Que faut-il faire ? Que devrait faire la CDB ?

Pour mettre fin à la diminution de la diversité biologique il est indispensable de mettre fin au déboisement. La CDB (et non la CCNUCC ni les marchés du carbone) devrait être à la tête de la protection des forêts.

Ainsi, les Parties doivent :

Décider de réduire le déboisement à zéro d’ici à 2020

  1. S’attaquer aux causes directes et sous-jacentes du déboisement, en commençant par les subsides comme ceux qu’on accorde à la production de biocarburants (voir le document nº 6 sur la bioénergie), de soja et de viande ;
  2. pour protéger les forêts, adopter une approche par écosystème qui privilégie les forêts primaires, qui contienne des mesures de précaution à l’égard de la diversité biologique et qui reconnaisse les droits des populations forestières à l’accès, au contrôle et au gouvernement des forêts et l’importance du rôle que jouent les femmes dans leur gestion et leur protection.

Rejeter les approches qui réduisent les forêts à des réservoirs de carbone et des objets de commerce

  1. Rejeter les systèmes de compensation de la perte de diversité biologique et les systèmes REDD fondés sur le marché, qui ne contiennent pas des sauvegardes appropriées pour la diversité biologique et les droits de l’homme et des peuples autochtones, et dont on ne sait pas encore s’ils réduiront les émissions de façon démontrable ;
  2. renforcer le dialogue avec la CCNUCC pour s’assurer que toute politique concernant le climat et les forêts prend en compte l’éventail complet des valeurs des forêts et le rôle clé que jouent les peuples autochtones et les ICCA dans les efforts d’atténuation des émissions, en veillant à la préservation et au respect des droits de ces peuples et de la diversité biologique des forêts.

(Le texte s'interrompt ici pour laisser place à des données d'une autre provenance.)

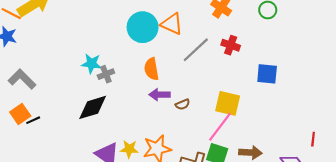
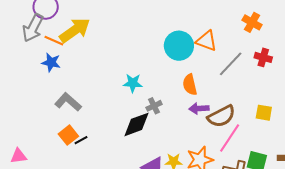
gray cross: (106, 74) -> (154, 106), moved
yellow square: (228, 103) -> (264, 113), size x0.7
brown semicircle: (183, 104) -> (221, 116), size x2.0
pink line: (220, 127) -> (230, 138), moved

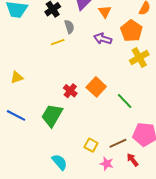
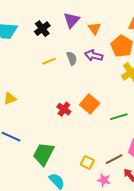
gray semicircle: (69, 27) -> (72, 58), moved
green line: (125, 101) -> (119, 117), turned -60
green trapezoid: (52, 115) -> (44, 154), moved

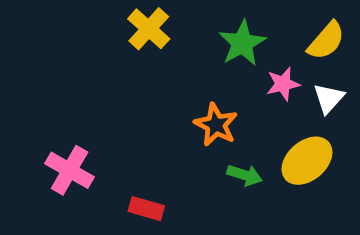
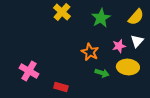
pink star: (283, 84) -> (119, 46), moved
yellow ellipse: (307, 161) -> (128, 67), turned 45

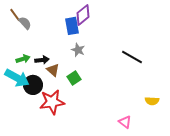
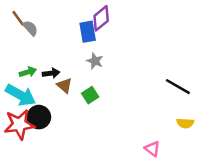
black line: (132, 57) -> (178, 87), moved
black circle: (33, 85) -> (39, 117), moved
red star: (52, 102) -> (19, 124), moved

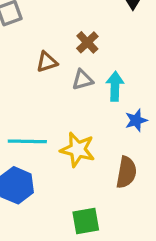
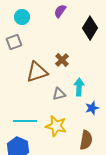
brown triangle: (47, 62) -> (37, 72), size x1.6
gray triangle: (82, 80) -> (59, 94), moved

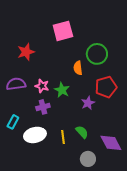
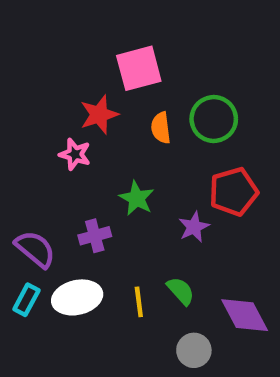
red star: (26, 52) -> (99, 115), moved
orange semicircle: (78, 68) -> (161, 128), moved
purple semicircle: (16, 84) -> (35, 249), moved, turned 48
pink star: (42, 86) -> (75, 154), moved
cyan rectangle: (13, 122) -> (26, 300), moved

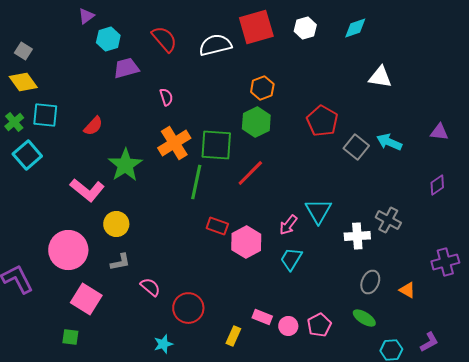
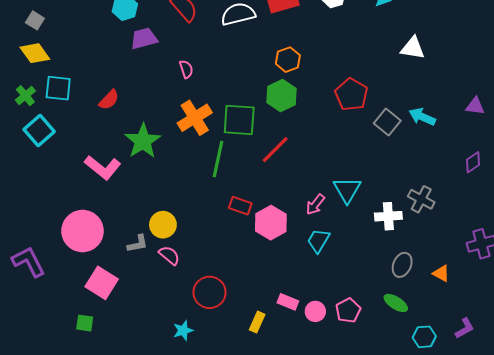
yellow circle: (116, 224) -> (163, 225), moved
pink semicircle: (150, 287) -> (169, 255), moved

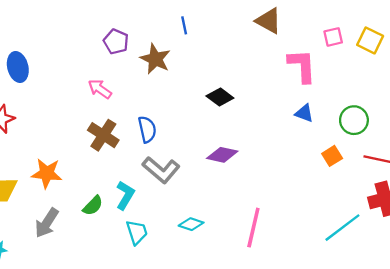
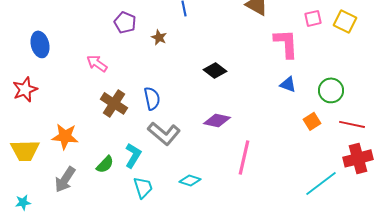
brown star: (155, 59) -> (159, 37), size x0.6
pink arrow: (100, 89) -> (97, 63), moved
pink line: (253, 228) -> (244, 157), moved

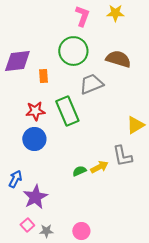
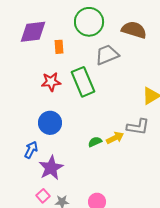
blue circle: (34, 139) -> (50, 123), moved
gray L-shape: (122, 156) -> (138, 127), turned -70

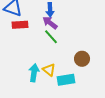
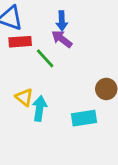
green line: (51, 37) -> (45, 58), moved
yellow triangle: (49, 70) -> (24, 97), moved

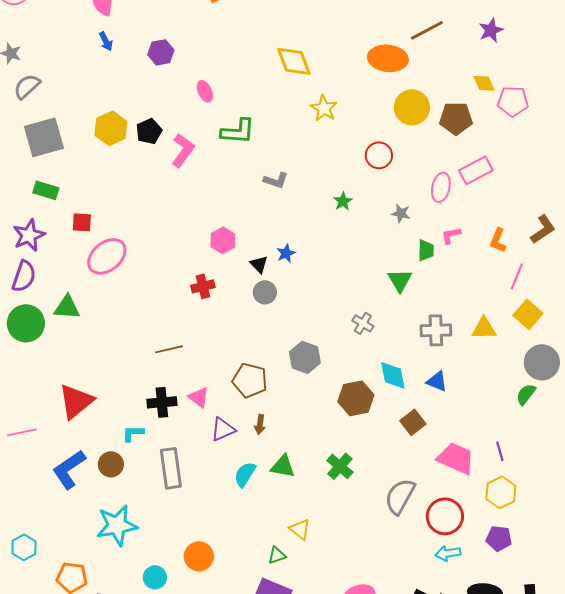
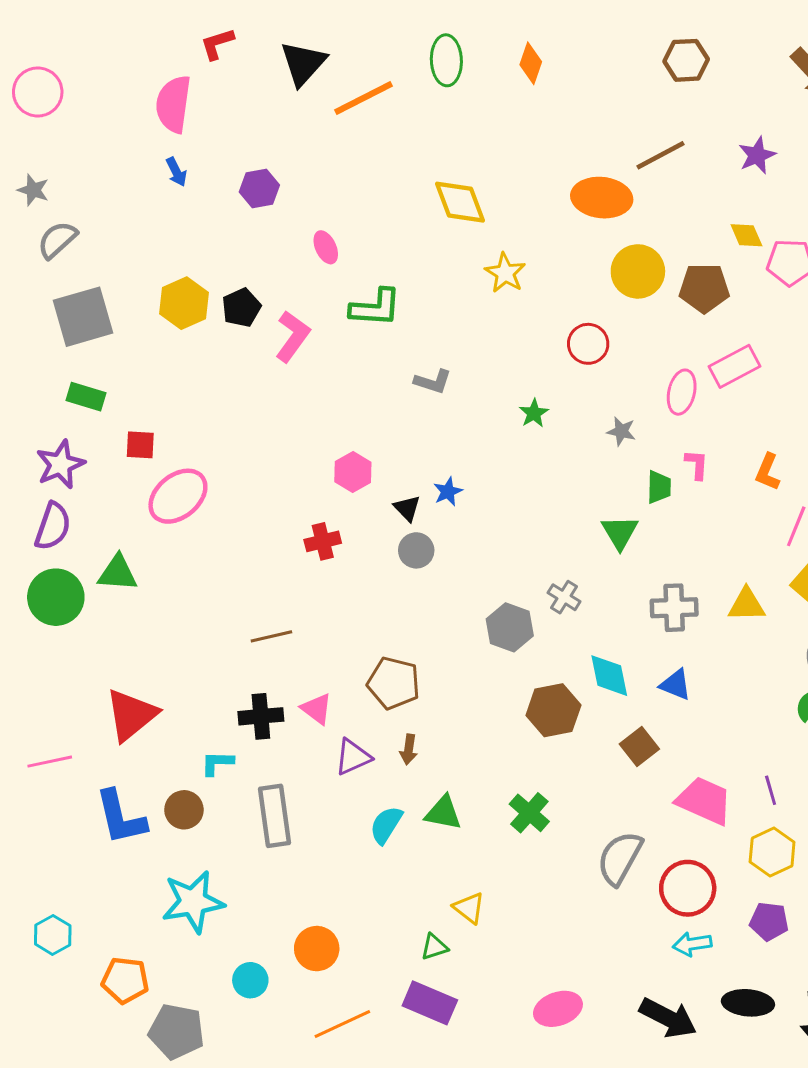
pink L-shape: (451, 235) -> (697, 464), turned 105
gray hexagon: (305, 357) -> (510, 627), moved
blue L-shape: (69, 469) -> (121, 817), turned -69

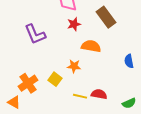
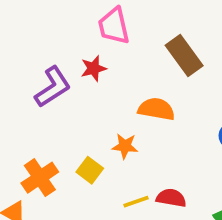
red star: (74, 24) -> (93, 68), moved
purple L-shape: (35, 34) -> (53, 87), turned -100
yellow line: (80, 96) -> (136, 202), turned -32

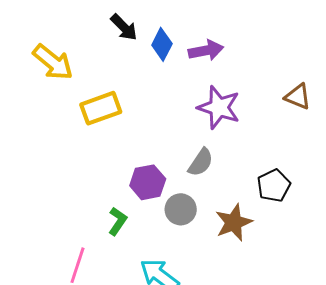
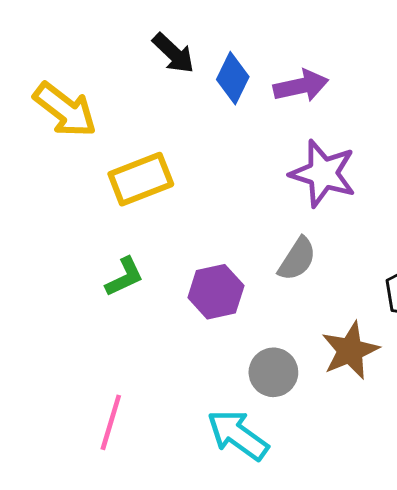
gray circle: (181, 209) -> (273, 372), moved
green L-shape: (118, 221) -> (124, 277), moved, turned 32

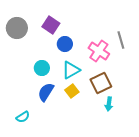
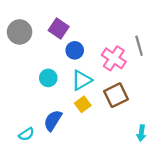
blue semicircle: (46, 92) -> (53, 120), moved
cyan arrow: (109, 104) -> (141, 133), moved

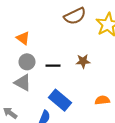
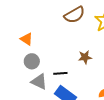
black line: (53, 66) -> (60, 73), moved
gray triangle: (23, 83) -> (39, 82), moved

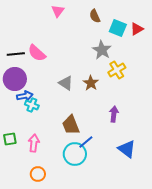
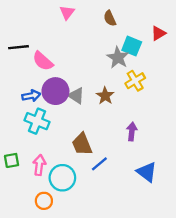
cyan square: (118, 28) -> (132, 46), moved
black line: (16, 54) -> (18, 47), moved
purple circle: (15, 79) -> (55, 91), moved
blue arrow: (25, 96) -> (31, 96), moved
cyan cross: (32, 105) -> (37, 121), size x1.5
cyan circle: (75, 154) -> (62, 178), moved

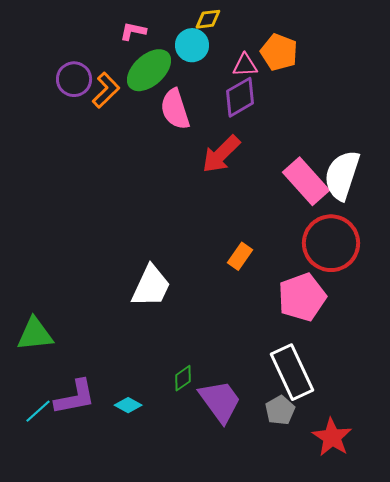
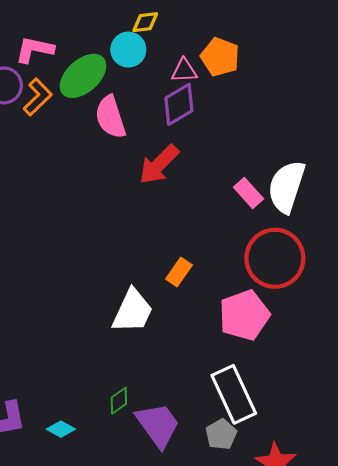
pink L-shape: (133, 31) -> (35, 50), moved, size x1.4
pink rectangle: (306, 181) -> (249, 193), size x0.6
white trapezoid: (151, 286) -> (133, 311), moved

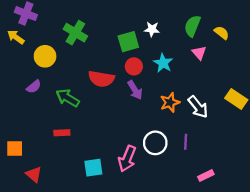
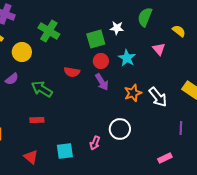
green semicircle: (192, 26) -> (145, 17), moved
red semicircle: (101, 79) -> (72, 72), size x0.7
purple line: (186, 142) -> (181, 128), moved
pink arrow: (127, 159) -> (95, 143), size x0.6
red triangle: (34, 174) -> (31, 157), moved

Adopter une définition des forêts qui coïncide avec les principes et les objectifs de la CDB

  1. Organiser un processus participatif pour formuler une définition des forêts et de leur gestion durable qui soit acceptée par tous, en appliquant une approche par écosystème qui inclue les droits des communautés à accéder aux forêts, à en assurer le contrôle et à les gouverner ; cette définition devrait exclure les plantations d’arbres en régime de monoculture et éviter l’invasion d’espèces exotiques.

Décider la suspension obligatoire de tous les essais en plein champ et de la commercialisation d’arbres GM.